§ EXERCISE:
Pick out all lines of the entries that include the word "pour" and copy them.

§ SUPPLIED DATA:
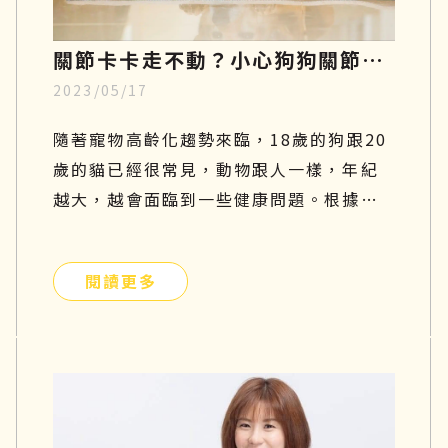
關節卡卡走不動？小心狗狗關節
2023/05/17
炎，了解症狀、幹細胞再生療法至
飲食指南
隨著寵物高齡化趨勢來臨，18歲的狗跟20
歲的貓已經很常見，動物跟人一樣，年紀
越大，越會面臨到一些健康問題。根據美
國動物外科協會統計，關節問題是寵物常
見的疾病，每年的發病率以超過35％速度
閱讀更多
增長。尤其對於比較好動的狗狗而言，更
容易罹患關節疾病，因為會常常活動髖關
節及膝關節，導致關節的磨損及損傷程度
相對較嚴重。如果你家的汪星人行動力變
得緩慢、走路開始一跛一跛的，很有可能
是退化性關節炎造成的，因此在接下來的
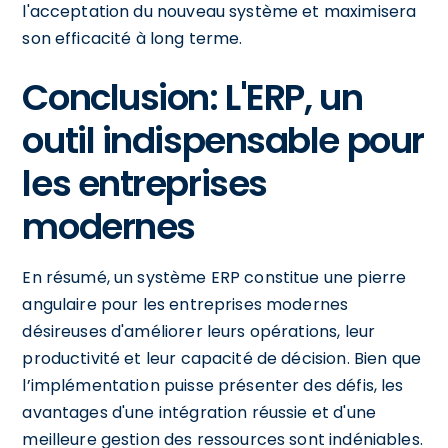
l'acceptation du nouveau système et maximisera
son efficacité à long terme.
Conclusion: L'ERP, un
outil indispensable pour
les entreprises
modernes
En résumé, un système ERP constitue une pierre
angulaire pour les entreprises modernes
désireuses d'améliorer leurs opérations, leur
productivité et leur capacité de décision. Bien que
l’implémentation puisse présenter des défis, les
avantages d'une intégration réussie et d'une
meilleure gestion des ressources sont indéniables.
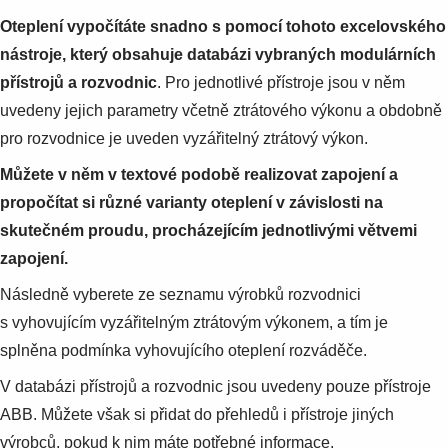
Oteplení vypočítáte snadno s pomocí tohoto
excelovského
nástroje, který obsahuje databázi vybraných modulárních
přístrojů a rozvodnic
. Pro jednotlivé přístroje jsou v něm
uvedeny jejich parametry včetně ztrátového výkonu a obdobně
pro rozvodnice je uveden vyzářitelný ztrátový výkon.
Můžete v něm v textové podobě realizovat zapojení a
propočítat si různé varianty oteplení v závislosti na
skutečném proudu, procházejícím jednotlivými větvemi
zapojení.
Následně vyberete ze seznamu výrobků rozvodnici
s vyhovujícím vyzářitelným ztrátovým výkonem, a tím je
splněna podmínka vyhovujícího oteplení rozváděče.
V databázi přístrojů a rozvodnic jsou uvedeny pouze přístroje
ABB. Můžete však si přidat do přehledů i přístroje jiných
výrobců, pokud k nim máte potřebné informace.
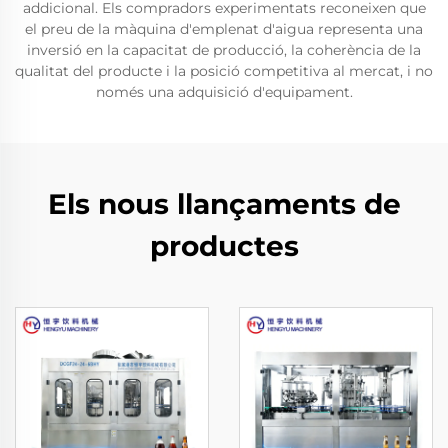
addicional. Els compradors experimentats reconeixen que
el preu de la màquina d'emplenat d'aigua representa una
inversió en la capacitat de producció, la coherència de la
qualitat del producte i la posició competitiva al mercat, i no
només una adquisició d'equipament.
Els nous llançaments de
productes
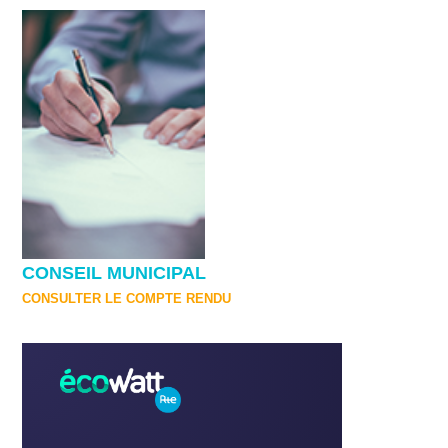
CONSEIL MUNICIPAL
CONSULTER LE COMPTE RENDU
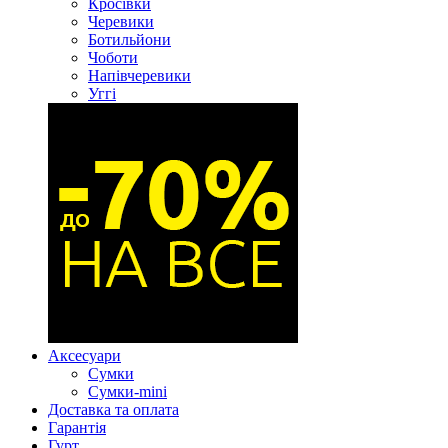
Кросівки
Черевики
Ботильйони
Чоботи
Напівчеревики
Уггі
Аксесуари
Сумки
Сумки-mini
Доставка та оплата
Гарантія
Гурт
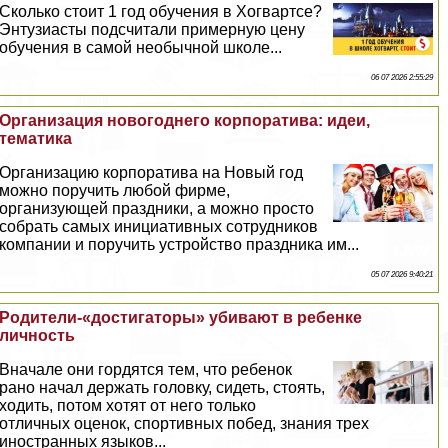
Сколько стоит 1 год обучения в Хогвартсе?
Энтузиасты подсчитали примерную цену
обучения в самой необычной школе...
06 07 2026 2:55:29
Организация новогоднего корпоратива: идеи,
тематика
Организацию корпоратива на Новый год
можно поручить любой фирме,
организующей праздники, а можно просто
собрать самых инициативных сотрудников
компании и поручить устройство праздника им...
05 07 2026 9:40:21
Родители-«достигаторы» убивают в ребенке
личность
Вначале они гордятся тем, что ребенок
рано начал держать головку, сидеть, стоять,
ходить, потом хотят от него только
отличных оценок, спортивных побед, знания трех
иностранных языков...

§ YOUR SOLUTION:
outil indispensable pour
angulaire pour les entreprises modernes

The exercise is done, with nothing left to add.